Now only are the unlimited ones not cheap, most operators do not give you the option of an unlimited connection to start with  I'm quite annoyed at that considering even the highest quotas are typically in the 50-60GB/month range which is quite insufficient for my usage. 

Plus the plans are expensive. For example, a lousy 30GB/month plan sets you back $99 from Optus.


----------



## anj1976 (Apr 24, 2008)

sim said:


> Now only are the unlimited ones not cheap, most operators do not give you the option of an unlimited connection to start with  I'm quite annoyed at that considering even the highest quotas are typically in the 50-60GB/month range which is quite insufficient for my usage.
> 
> Plus the plans are expensive. For example, a lousy 30GB/month plan sets you back $99 from Optus.


AAAAH, thats a lot. , would you believe how much I pay for the unlimited connection that I have here.. Its 25A$, ok, the speed isnt great, its a 256 kbps connection which doubles up at night but still, I can download anything without worrying too much about the additional cost.


----------



## sim (May 10, 2008)

anj1976 said:


> AAAAH, thats a lot. , would you believe how much I pay for the unlimited connection that I have here.. Its 25A$, ok, the speed isnt great, its a 256 kbps connection which doubles up at night but still, I can download anything without worrying too much about the additional cost.

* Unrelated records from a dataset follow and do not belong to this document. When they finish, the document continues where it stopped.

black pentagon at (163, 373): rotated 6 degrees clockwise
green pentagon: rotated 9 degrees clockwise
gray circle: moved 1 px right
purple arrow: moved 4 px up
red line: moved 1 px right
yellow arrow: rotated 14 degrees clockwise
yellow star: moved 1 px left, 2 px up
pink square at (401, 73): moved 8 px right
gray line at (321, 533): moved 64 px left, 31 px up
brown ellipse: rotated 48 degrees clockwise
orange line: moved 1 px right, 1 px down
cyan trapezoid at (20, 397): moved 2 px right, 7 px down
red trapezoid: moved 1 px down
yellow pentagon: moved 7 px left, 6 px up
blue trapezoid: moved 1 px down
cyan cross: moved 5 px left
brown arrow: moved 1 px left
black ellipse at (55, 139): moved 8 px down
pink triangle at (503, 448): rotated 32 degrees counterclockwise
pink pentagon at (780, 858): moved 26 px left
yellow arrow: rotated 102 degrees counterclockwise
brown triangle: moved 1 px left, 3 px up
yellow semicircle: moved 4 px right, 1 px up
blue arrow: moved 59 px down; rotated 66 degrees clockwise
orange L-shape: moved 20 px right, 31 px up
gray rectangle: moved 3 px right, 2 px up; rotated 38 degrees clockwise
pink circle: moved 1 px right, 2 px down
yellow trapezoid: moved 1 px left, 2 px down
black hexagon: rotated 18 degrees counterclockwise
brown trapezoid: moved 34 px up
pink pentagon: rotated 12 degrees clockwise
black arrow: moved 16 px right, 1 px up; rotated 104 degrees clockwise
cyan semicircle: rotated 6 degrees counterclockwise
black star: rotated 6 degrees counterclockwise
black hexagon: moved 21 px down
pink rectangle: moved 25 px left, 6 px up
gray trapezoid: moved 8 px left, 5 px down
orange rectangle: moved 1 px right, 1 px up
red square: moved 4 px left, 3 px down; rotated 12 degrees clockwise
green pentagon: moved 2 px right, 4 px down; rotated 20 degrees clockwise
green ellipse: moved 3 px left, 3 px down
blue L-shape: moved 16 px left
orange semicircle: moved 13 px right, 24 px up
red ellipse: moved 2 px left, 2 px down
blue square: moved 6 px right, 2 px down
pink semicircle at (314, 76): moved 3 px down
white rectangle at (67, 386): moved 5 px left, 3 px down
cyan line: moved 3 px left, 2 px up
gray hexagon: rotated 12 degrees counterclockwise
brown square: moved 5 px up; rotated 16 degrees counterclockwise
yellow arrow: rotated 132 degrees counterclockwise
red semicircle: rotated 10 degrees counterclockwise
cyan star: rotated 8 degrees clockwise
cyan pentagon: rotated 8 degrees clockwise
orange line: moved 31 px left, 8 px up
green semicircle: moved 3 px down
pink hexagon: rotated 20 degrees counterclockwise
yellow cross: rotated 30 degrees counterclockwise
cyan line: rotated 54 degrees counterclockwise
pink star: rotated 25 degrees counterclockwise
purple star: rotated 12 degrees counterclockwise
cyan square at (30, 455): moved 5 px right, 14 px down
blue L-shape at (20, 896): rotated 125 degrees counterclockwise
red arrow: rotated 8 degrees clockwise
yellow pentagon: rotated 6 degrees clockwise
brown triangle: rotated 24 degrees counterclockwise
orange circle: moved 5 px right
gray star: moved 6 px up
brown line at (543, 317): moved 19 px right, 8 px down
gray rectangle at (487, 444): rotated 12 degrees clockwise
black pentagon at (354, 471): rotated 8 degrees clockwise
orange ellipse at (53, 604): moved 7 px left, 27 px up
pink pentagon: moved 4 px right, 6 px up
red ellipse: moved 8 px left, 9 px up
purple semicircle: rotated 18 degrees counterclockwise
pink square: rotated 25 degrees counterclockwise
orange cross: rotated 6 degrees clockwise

This is getting somewhat off topic, but I pay $60 AUD for a 100/10Mbps unlimited connection, so I'm sure it will take me some getting used to the Aussie connections..


----------



## Gail (Mar 23, 2008)

Have to agree - I am just setting up a broadband connection fo the new place and I was going to set up a thread about this anyway. There is no such thing as unlimited downloads in Australia. Its some claim about it having to be piped under the sea or some nonsense but I don't believe that. At home I had phone, cable TV and unlimited internet for £35. Here its more like $99 for Foxtel (cable tv) - which is pants, and $99 for phone and 20GB download (on an ASDL2+) but wooooo they give you a free wirless modem. 
And I still haven't figured out mobile phone "caps" yet - they confuse the hell out of me!


----------



## Dolly (Feb 17, 2008)

Gail said:


> (on an ASDL2+)


At least you can get ASDL2+, our exchange doesn't support it yet 

Dolly


----------



## FLOYD (May 26, 2008)

I was excited when I saw this thread got two pages long until I found it was all about internet service. What you describe sounds like internet in rural America plus ten bucks a month.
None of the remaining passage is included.